Sometimes we get so caught up in the present that we forget about our past. We forget about the promises we made to ourselves. We forget about all of those life-changing moments that define who we are. I got so caught up in my present that I forgot that the reason why I wear glasses is because since I had my eyes open when my face was paralyzed, they were unprotected and were slightly injured. I forgot that the reason why I was so happy months after my Bell's palsy was gone was because I appreciated myself and life more than I do now. Bell's palsy was probably the worst and the best thing that has happened to me. Yes, it sucked not being able to control the movements in my face for over a month, and yes, it sucked being depressed and isolated for all of that time. However, if it hadn't happened to me, I probably wouldn't be who I am, I probably wouldn't smile as much or talk as much and I wouldn't know when to tell myself to slow down and relax.

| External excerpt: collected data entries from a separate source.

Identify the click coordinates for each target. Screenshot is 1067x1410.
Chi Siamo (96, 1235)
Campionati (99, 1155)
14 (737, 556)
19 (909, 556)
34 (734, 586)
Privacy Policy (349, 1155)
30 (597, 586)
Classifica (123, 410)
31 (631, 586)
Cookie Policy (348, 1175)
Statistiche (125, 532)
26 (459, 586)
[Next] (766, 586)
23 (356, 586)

It's time to remind myself to be grateful for what I was given, and to be happy because although I might not like what I see when I see myself in the mirror, I'm lucky to be healthy, alive and to be able to control my body. I'm lucky to have recovered fully, and I'm lucky to be able to look at people and smile without having to cover my face, without feeling ashamed of how weird I look whenever I try to show emotions using my face muscles. I'm lucky to be where I am today, and I think of Bell's palsy as something that happened to me, but isn't part of me anymore.